VI: Snip-snip.
What Slade had done to her defied physics, defied common sense. She knew herself. She knew it was purple— it had been purple since her birth— and she knew its style. She had cut it into that style herself.
So she wondered, as it drifted to the floor and the sink, how Slade's crazy vision thing had managed to make it the exact opposite of how she had styled it?
Short in the back, long in the front. Wedge-shaped, really.
Never mind the question of how Slade had made it grow with his crazy vision thing. How did he make it grow short in the front, long in the back?
And how, exactly, had it tangled? It usually didn't tangle unless she became extremely active. So how did the process of growth tangle it?
She swore as she raked the brush through it yet again. All she'd managed to do was cut the hair in the back to its original length, after many doubts of whether that was her original length. She hadn't even started on her right side yet, and she wasn't sure she wanted to do so.

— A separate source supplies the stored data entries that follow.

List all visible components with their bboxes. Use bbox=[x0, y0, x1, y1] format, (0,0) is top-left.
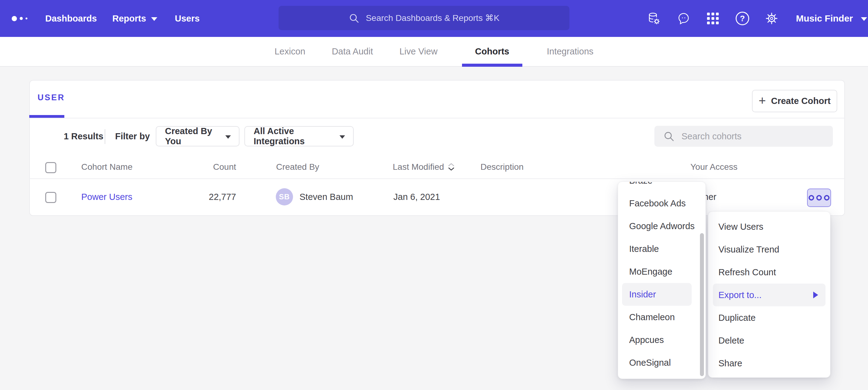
menu-item-label: Share bbox=[718, 358, 742, 368]
row-actions-button[interactable] bbox=[807, 189, 831, 207]
menu-item-label: View Users bbox=[718, 222, 763, 232]
export-target-braze[interactable]: Braze bbox=[618, 182, 706, 192]
select-all-checkbox[interactable] bbox=[45, 162, 56, 173]
menu-item-delete[interactable]: Delete bbox=[708, 329, 830, 352]
global-search-placeholder: Search Dashboards & Reports ⌘K bbox=[366, 13, 499, 23]
export-target-onesignal[interactable]: OneSignal bbox=[618, 351, 706, 374]
tab-data-audit[interactable]: Data Audit bbox=[330, 37, 375, 66]
apps-grid-icon[interactable] bbox=[706, 11, 720, 26]
column-header-description[interactable]: Description bbox=[480, 162, 524, 172]
database-gear-icon[interactable] bbox=[647, 11, 661, 26]
top-nav-bar: Dashboards Reports Users Search Dashboar… bbox=[0, 0, 868, 37]
chevron-down-icon bbox=[861, 17, 867, 21]
menu-item-refresh-count[interactable]: Refresh Count bbox=[708, 261, 830, 284]
menu-item-share[interactable]: Share bbox=[708, 352, 830, 375]
tab-label: Live View bbox=[400, 46, 438, 57]
help-icon[interactable]: ? bbox=[735, 11, 749, 26]
ellipsis-dot bbox=[809, 195, 814, 200]
feedback-bubble-icon[interactable] bbox=[677, 11, 691, 26]
row-actions-menu: View Users Visualize Trend Refresh Count… bbox=[708, 211, 831, 378]
menu-item-label: Visualize Trend bbox=[718, 245, 779, 254]
integrations-filter-dropdown[interactable]: All Active Integrations bbox=[244, 126, 354, 147]
column-header-your-access[interactable]: Your Access bbox=[690, 162, 738, 172]
tab-label: Data Audit bbox=[332, 46, 373, 57]
vertical-divider bbox=[105, 129, 105, 144]
cohort-name-link[interactable]: Power Users bbox=[81, 192, 132, 202]
project-name: Music Finder bbox=[796, 13, 853, 24]
column-header-cohort-name[interactable]: Cohort Name bbox=[81, 162, 133, 172]
tab-user-cohorts[interactable]: USER bbox=[37, 93, 65, 102]
tab-cohorts[interactable]: Cohorts bbox=[462, 37, 522, 66]
tab-live-view[interactable]: Live View bbox=[398, 37, 439, 66]
tab-integrations[interactable]: Integrations bbox=[545, 37, 596, 66]
submenu-arrow-icon bbox=[813, 292, 818, 298]
nav-item-reports[interactable]: Reports bbox=[112, 0, 157, 37]
export-target-insider[interactable]: Insider bbox=[622, 283, 692, 306]
ellipsis-dot bbox=[824, 195, 830, 200]
menu-item-label: Google Adwords bbox=[629, 221, 695, 231]
menu-item-view-users[interactable]: View Users bbox=[708, 215, 830, 238]
filter-value: All Active Integrations bbox=[254, 126, 333, 147]
menu-item-label: Facebook Ads bbox=[629, 198, 686, 208]
ellipsis-dot bbox=[816, 195, 822, 200]
menu-item-label: Insider bbox=[629, 289, 656, 299]
search-icon bbox=[348, 12, 360, 24]
plus-icon: + bbox=[759, 94, 766, 107]
export-target-moengage[interactable]: MoEngage bbox=[618, 260, 706, 283]
create-cohort-button[interactable]: + Create Cohort bbox=[752, 90, 837, 112]
tab-label: Lexicon bbox=[275, 46, 305, 57]
created-by-filter-dropdown[interactable]: Created By You bbox=[156, 126, 240, 147]
chevron-down-icon bbox=[225, 135, 231, 139]
search-icon bbox=[663, 130, 675, 142]
search-cohorts-box bbox=[654, 126, 833, 147]
tab-lexicon[interactable]: Lexicon bbox=[273, 37, 307, 66]
export-target-facebook-ads[interactable]: Facebook Ads bbox=[618, 192, 706, 215]
menu-item-label: OneSignal bbox=[629, 358, 671, 367]
avatar-initials: SB bbox=[279, 193, 290, 201]
active-tab-underline bbox=[29, 115, 64, 118]
search-cohorts-input[interactable] bbox=[681, 131, 824, 141]
menu-item-label: Duplicate bbox=[718, 313, 756, 323]
export-target-iterable[interactable]: Iterable bbox=[618, 237, 706, 260]
menu-item-label: Refresh Count bbox=[718, 267, 776, 277]
nav-item-dashboards[interactable]: Dashboards bbox=[45, 0, 97, 37]
menu-item-visualize-trend[interactable]: Visualize Trend bbox=[708, 238, 830, 261]
submenu-scrollbar-thumb[interactable] bbox=[700, 233, 704, 376]
menu-item-label: Export to... bbox=[718, 290, 762, 300]
logo-dot-medium bbox=[20, 17, 23, 20]
menu-item-export-to[interactable]: Export to... bbox=[713, 284, 826, 306]
create-cohort-label: Create Cohort bbox=[771, 96, 831, 106]
nav-item-users[interactable]: Users bbox=[175, 0, 200, 37]
sort-icon bbox=[448, 163, 455, 171]
export-target-appcues[interactable]: Appcues bbox=[618, 328, 706, 351]
filter-by-label: Filter by bbox=[115, 131, 150, 141]
global-search-input[interactable]: Search Dashboards & Reports ⌘K bbox=[279, 6, 569, 30]
filter-value: Created By You bbox=[165, 126, 219, 147]
column-header-created-by[interactable]: Created By bbox=[276, 162, 319, 172]
logo-dot-large bbox=[12, 16, 17, 21]
export-target-chameleon[interactable]: Chameleon bbox=[618, 306, 706, 328]
column-header-count[interactable]: Count bbox=[175, 162, 236, 172]
row-checkbox[interactable] bbox=[45, 192, 56, 203]
menu-item-duplicate[interactable]: Duplicate bbox=[708, 306, 830, 329]
chevron-down-icon bbox=[151, 17, 157, 21]
nav-item-label: Reports bbox=[112, 13, 146, 24]
column-header-last-modified[interactable]: Last Modified bbox=[393, 162, 455, 172]
table-header-divider bbox=[29, 178, 845, 179]
avatar: SB bbox=[276, 188, 293, 205]
menu-item-label: Appcues bbox=[629, 335, 664, 345]
mixpanel-dots-logo-icon[interactable] bbox=[12, 0, 27, 37]
export-target-google-adwords[interactable]: Google Adwords bbox=[618, 215, 706, 237]
results-count: 1 Results bbox=[64, 131, 103, 141]
menu-item-label: MoEngage bbox=[629, 267, 672, 277]
cohort-count: 22,777 bbox=[175, 192, 236, 202]
panel-header-divider bbox=[29, 118, 845, 119]
logo-dot-small bbox=[26, 18, 27, 20]
export-to-submenu: Braze Facebook Ads Google Adwords Iterab… bbox=[618, 182, 706, 379]
nav-item-label: Users bbox=[175, 13, 200, 24]
created-by-name: Steven Baum bbox=[300, 192, 353, 202]
help-glyph: ? bbox=[740, 14, 745, 23]
project-switcher[interactable]: Music Finder bbox=[796, 0, 867, 37]
settings-gear-icon[interactable] bbox=[765, 11, 779, 26]
nav-item-label: Dashboards bbox=[45, 13, 97, 24]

This was going to get hairy.
She pulled some of her hair forward, compared it against the length of her chin. Instead of working on the very front part first, she started at the middle. Once that met her exacting standards (at least on the right side; the left side was a mat of tangles, so she didn't want to start that until she had to), she started on the front. It took her a little while, because she wasn't entirely sure how much longer her hair had gotten. Eventually, though, she had gotten her right side to look normal.

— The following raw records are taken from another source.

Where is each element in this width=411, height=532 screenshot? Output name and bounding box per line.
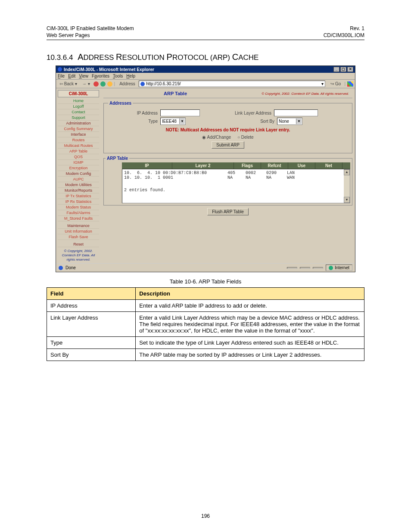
close-button[interactable]: ✕ <box>347 67 353 72</box>
menu-favorites[interactable]: Favorites <box>92 74 109 78</box>
address-field[interactable]: http://10.6.30.219/ ▾ <box>139 81 325 87</box>
field-desc: The ARP table may be sorted by IP addres… <box>136 349 364 361</box>
ip-address-label: IP Address <box>108 111 158 115</box>
sidebar-aupc[interactable]: AUPC <box>58 177 99 182</box>
sidebar-arp-table[interactable]: ARP Table <box>58 149 99 154</box>
sidebar-support[interactable]: Support <box>58 115 99 121</box>
sortby-label: Sort By <box>188 119 274 124</box>
sidebar-modem-status[interactable]: Modem Status <box>58 205 99 210</box>
field-name: IP Address <box>47 300 136 312</box>
status-ie-icon <box>59 266 63 270</box>
col-ip: IP <box>122 162 172 169</box>
fields-table: Field Description IP Address Enter a val… <box>47 287 364 361</box>
sidebar-qos[interactable]: QOS <box>58 154 99 160</box>
sidebar-reset[interactable]: Reset <box>58 242 99 247</box>
col-flags: Flags <box>234 162 261 169</box>
back-button[interactable]: ⇦ Back ▾ <box>58 81 79 87</box>
type-label: Type <box>108 119 158 124</box>
security-zone: Internet <box>326 264 352 271</box>
minimize-button[interactable]: _ <box>333 67 339 72</box>
table-row: IP Address Enter a valid ARP table IP ad… <box>47 300 364 312</box>
sidebar-product: CiM-300L <box>58 90 99 97</box>
sidebar-ip-tx-stats[interactable]: IP Tx Statistics <box>58 193 99 199</box>
menu-tools[interactable]: Tools <box>113 74 123 78</box>
menu-file[interactable]: File <box>58 74 65 78</box>
sidebar-maintenance[interactable]: Maintenance <box>58 223 99 229</box>
links-icon[interactable] <box>347 81 353 87</box>
sidebar-logoff[interactable]: Logoff <box>58 104 99 109</box>
link-layer-label: Link Layer Address <box>202 111 271 115</box>
ip-address-input[interactable] <box>160 109 200 116</box>
sidebar-encryption[interactable]: Encryption <box>58 165 99 171</box>
chevron-down-icon: ▼ <box>179 118 185 124</box>
type-select[interactable]: IEEE48▼ <box>160 118 186 125</box>
scroll-up-icon[interactable]: ▲ <box>344 169 350 175</box>
page-copyright: © Copyright, 2002. Comtech EF Data. All … <box>262 92 352 96</box>
flush-arp-button[interactable]: Flush ARP Table <box>207 208 249 215</box>
sidebar-nav: CiM-300L Home Logoff Contact Support Adm… <box>56 88 101 263</box>
table-caption: Table 10-6. ARP Table Fields <box>47 278 364 285</box>
favicon-ie-icon <box>140 82 145 86</box>
sidebar-config-summary[interactable]: Config Summary <box>58 126 99 132</box>
col-net: Net <box>315 162 342 169</box>
sidebar-interface[interactable]: Interface <box>58 132 99 137</box>
section-heading: 10.3.6.4 ADDRESS RESOLUTION PROTOCOL (AR… <box>47 52 364 62</box>
action-radios: ◉ Add/Change ○ Delete <box>108 135 348 140</box>
sidebar-m-stored-faults[interactable]: M_Stored Faults <box>58 216 99 221</box>
sidebar-copyright: © Copyright, 2002. Comtech EF Data. All … <box>58 249 99 261</box>
sidebar-modem-config[interactable]: Modem Config <box>58 171 99 177</box>
stop-icon[interactable] <box>93 81 99 87</box>
delete-radio[interactable]: ○ Delete <box>237 135 254 140</box>
submit-arp-button[interactable]: Submit ARP <box>212 141 244 149</box>
sidebar-ip-rx-stats[interactable]: IP Rx Statistics <box>58 199 99 205</box>
scroll-down-icon[interactable]: ▼ <box>344 197 350 203</box>
table-row: Type Set to indicate the type of Link La… <box>47 337 364 349</box>
chevron-down-icon: ▼ <box>296 118 302 124</box>
field-desc: Enter a valid Link Layer Address which m… <box>136 312 364 337</box>
scrollbar[interactable]: ▲ ▼ <box>344 169 350 203</box>
sidebar-igmp[interactable]: IGMP <box>58 160 99 165</box>
arp-table-rows: 10. 6. 4. 10 00:D0:B7:C9:B8:B0 405 0002 … <box>124 171 348 180</box>
field-name: Type <box>47 337 136 349</box>
multicast-note: NOTE: Multicast Addresses do NOT require… <box>108 128 348 132</box>
col-use: Use <box>288 162 315 169</box>
menu-help[interactable]: Help <box>126 74 135 78</box>
arp-table-legend: ARP Table <box>106 156 129 161</box>
add-change-radio[interactable]: ◉ Add/Change <box>202 135 231 140</box>
page-number: 196 <box>0 513 411 519</box>
menu-bar: File Edit View Favorites Tools Help <box>56 73 355 80</box>
table-row: Link Layer Address Enter a valid Link La… <box>47 312 364 337</box>
main-content: ARP Table © Copyright, 2002. Comtech EF … <box>101 88 355 263</box>
status-bar: Done Internet <box>56 263 355 272</box>
address-label: Address <box>119 81 135 86</box>
sidebar-home[interactable]: Home <box>58 98 99 104</box>
col-refcnt: Refcnt <box>261 162 288 169</box>
go-button[interactable]: ↪ Go <box>329 81 342 87</box>
sidebar-routes[interactable]: Routes <box>58 137 99 143</box>
maximize-button[interactable]: ▢ <box>340 67 346 72</box>
sidebar-flash-save[interactable]: Flash Save <box>58 234 99 240</box>
sidebar-contact[interactable]: Contact <box>58 109 99 115</box>
field-desc: Set to indicate the type of Link Layer A… <box>136 337 364 349</box>
field-name: Link Layer Address <box>47 312 136 337</box>
th-field: Field <box>47 288 136 300</box>
link-layer-input[interactable] <box>274 109 318 116</box>
sortby-select[interactable]: None▼ <box>277 118 302 125</box>
forward-button[interactable]: → ▾ <box>81 81 92 87</box>
sidebar-modem-utilities[interactable]: Modem Utilities <box>58 182 99 188</box>
addresses-legend: Addresses <box>108 101 133 106</box>
refresh-icon[interactable] <box>100 81 106 87</box>
arp-table-body[interactable]: 10. 6. 4. 10 00:D0:B7:C9:B8:B0 405 0002 … <box>122 169 350 203</box>
sidebar-administration[interactable]: Administration <box>58 121 99 126</box>
sidebar-monitor-reports[interactable]: Monitor/Reports <box>58 188 99 193</box>
sidebar-unit-information[interactable]: Unit Information <box>58 229 99 234</box>
sidebar-faults-alarms[interactable]: Faults/Alarms <box>58 210 99 216</box>
ie-icon <box>58 67 62 72</box>
menu-edit[interactable]: Edit <box>68 74 75 78</box>
menu-view[interactable]: View <box>79 74 88 78</box>
sidebar-multicast-routes[interactable]: Multicast Routes <box>58 143 99 149</box>
home-icon[interactable] <box>107 81 112 87</box>
arp-table-fieldset: ARP Table IP Layer 2 Flags Refcnt Use Ne… <box>103 156 352 205</box>
field-desc: Enter a valid ARP table IP address to ad… <box>136 300 364 312</box>
window-title: Index/CiM-300L - Microsoft Internet Expl… <box>64 67 154 72</box>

Now, to start on the left. After she had managed to get the tangles out of her hair (this had required six cans of detangling spray and an entire jar of leave-in conditioner), she began cutting.

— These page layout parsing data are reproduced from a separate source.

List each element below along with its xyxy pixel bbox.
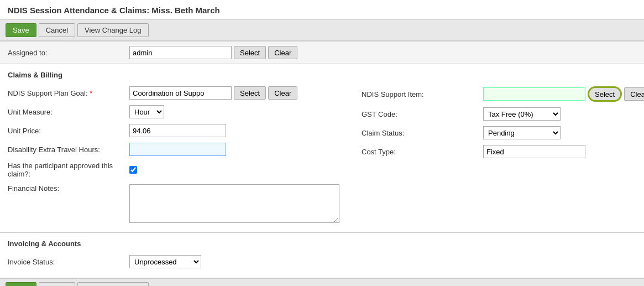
unit-price-value-group <box>129 124 226 137</box>
assigned-to-section: Assigned to: Select Clear <box>0 41 644 64</box>
disability-travel-row: Disability Extra Travel Hours: <box>8 140 339 159</box>
support-plan-goal-clear-button[interactable]: Clear <box>268 86 297 100</box>
assigned-to-clear-button[interactable]: Clear <box>268 46 297 59</box>
invoice-status-select[interactable]: Unprocessed Processed Sent Paid <box>129 255 201 268</box>
claims-billing-right: NDIS Support Item: Select Clear GST Code… <box>350 84 644 226</box>
claim-status-label: Claim Status: <box>362 129 483 137</box>
support-plan-goal-input[interactable] <box>129 86 232 100</box>
invoicing-heading: Invoicing & Accounts <box>8 240 636 248</box>
invoicing-section: Invoicing & Accounts Invoice Status: Unp… <box>0 233 644 278</box>
cancel-button-top[interactable]: Cancel <box>39 23 75 37</box>
claims-billing-grid: NDIS Support Plan Goal: * Select Clear U… <box>8 84 636 226</box>
claims-billing-heading: Claims & Billing <box>8 71 636 79</box>
disability-travel-label: Disability Extra Travel Hours: <box>8 145 129 154</box>
financial-notes-textarea[interactable] <box>129 184 339 223</box>
participant-approved-label: Has the participant approved this claim?… <box>8 162 129 178</box>
financial-notes-row: Financial Notes: <box>8 181 339 226</box>
ndis-support-item-row: NDIS Support Item: Select Clear <box>362 84 644 105</box>
unit-measure-row: Unit Measure: Hour Day Week <box>8 102 339 121</box>
financial-notes-label: Financial Notes: <box>8 184 129 193</box>
support-plan-goal-label: NDIS Support Plan Goal: * <box>8 89 129 97</box>
support-plan-goal-select-button[interactable]: Select <box>234 86 266 100</box>
claims-billing-left: NDIS Support Plan Goal: * Select Clear U… <box>8 84 350 226</box>
assigned-to-input[interactable] <box>129 46 232 59</box>
cost-type-value-group <box>483 145 585 158</box>
ndis-support-item-value-group: Select Clear <box>483 86 644 102</box>
unit-measure-value-group: Hour Day Week <box>129 105 164 118</box>
disability-travel-value-group <box>129 143 226 156</box>
cost-type-input[interactable] <box>483 145 585 158</box>
unit-price-label: Unit Price: <box>8 127 129 135</box>
invoice-status-row: Invoice Status: Unprocessed Processed Se… <box>8 252 636 271</box>
page-title: NDIS Session Attendance & Claims: Miss. … <box>0 0 644 19</box>
ndis-support-item-input[interactable] <box>483 87 585 101</box>
claim-status-row: Claim Status: Pending Approved Rejected <box>362 123 644 142</box>
cost-type-label: Cost Type: <box>362 148 483 156</box>
gst-code-select[interactable]: Tax Free (0%) GST (10%) <box>483 107 561 121</box>
assigned-to-value-group: Select Clear <box>129 46 297 59</box>
viewlog-button-top[interactable]: View Change Log <box>77 23 148 37</box>
unit-price-row: Unit Price: <box>8 121 339 140</box>
unit-price-input[interactable] <box>129 124 226 137</box>
toolbar-bottom: Save Cancel View Change Log <box>0 278 644 286</box>
invoice-status-value-group: Unprocessed Processed Sent Paid <box>129 255 201 268</box>
disability-travel-input[interactable] <box>129 143 226 156</box>
claim-status-select[interactable]: Pending Approved Rejected <box>483 126 561 139</box>
assigned-to-label: Assigned to: <box>8 49 129 57</box>
toolbar-top: Save Cancel View Change Log <box>0 19 644 41</box>
cancel-button-bottom[interactable]: Cancel <box>39 282 75 286</box>
support-plan-goal-value-group: Select Clear <box>129 86 297 100</box>
save-button-bottom[interactable]: Save <box>6 282 36 286</box>
unit-measure-select[interactable]: Hour Day Week <box>129 105 164 118</box>
claim-status-value-group: Pending Approved Rejected <box>483 126 561 139</box>
participant-approved-row: Has the participant approved this claim?… <box>8 159 339 181</box>
participant-approved-value-group <box>129 166 137 174</box>
cost-type-row: Cost Type: <box>362 142 644 161</box>
participant-approved-checkbox[interactable] <box>129 166 137 174</box>
invoice-status-label: Invoice Status: <box>8 258 129 266</box>
viewlog-button-bottom[interactable]: View Change Log <box>77 282 148 286</box>
ndis-support-item-select-button[interactable]: Select <box>588 86 622 102</box>
gst-code-label: GST Code: <box>362 110 483 118</box>
support-plan-goal-row: NDIS Support Plan Goal: * Select Clear <box>8 84 339 102</box>
financial-notes-value-group <box>129 184 339 223</box>
gst-code-value-group: Tax Free (0%) GST (10%) <box>483 107 561 121</box>
ndis-support-item-clear-button[interactable]: Clear <box>624 87 644 101</box>
claims-billing-section: Claims & Billing NDIS Support Plan Goal:… <box>0 64 644 232</box>
ndis-support-item-label: NDIS Support Item: <box>362 90 483 98</box>
save-button-top[interactable]: Save <box>6 23 36 37</box>
assigned-to-select-button[interactable]: Select <box>234 46 266 59</box>
required-asterisk: * <box>88 89 93 97</box>
gst-code-row: GST Code: Tax Free (0%) GST (10%) <box>362 105 644 123</box>
unit-measure-label: Unit Measure: <box>8 108 129 116</box>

The scissors went snip-snip. Her hair fell to the sink and the floor. She had probably cut off six inches of hair, if not more. But when she looked into the mirror to see her usual self, she felt much better.
It was amazing, how much better you could feel after a hot bath. The water had made those markings go away.
She stared at her palms. The symbols Slade had somehow cut into them failed to appear.
Her world hadn't gone back to normal. But she could make it normal. And the first thing in her world that had go back to normal...
Happened to be staring at her from the other side of the mirror. And it looked normal enough, as normal as it ever looked.
The door hissed closed behind her, like a child closing a book on his least favorite chapter.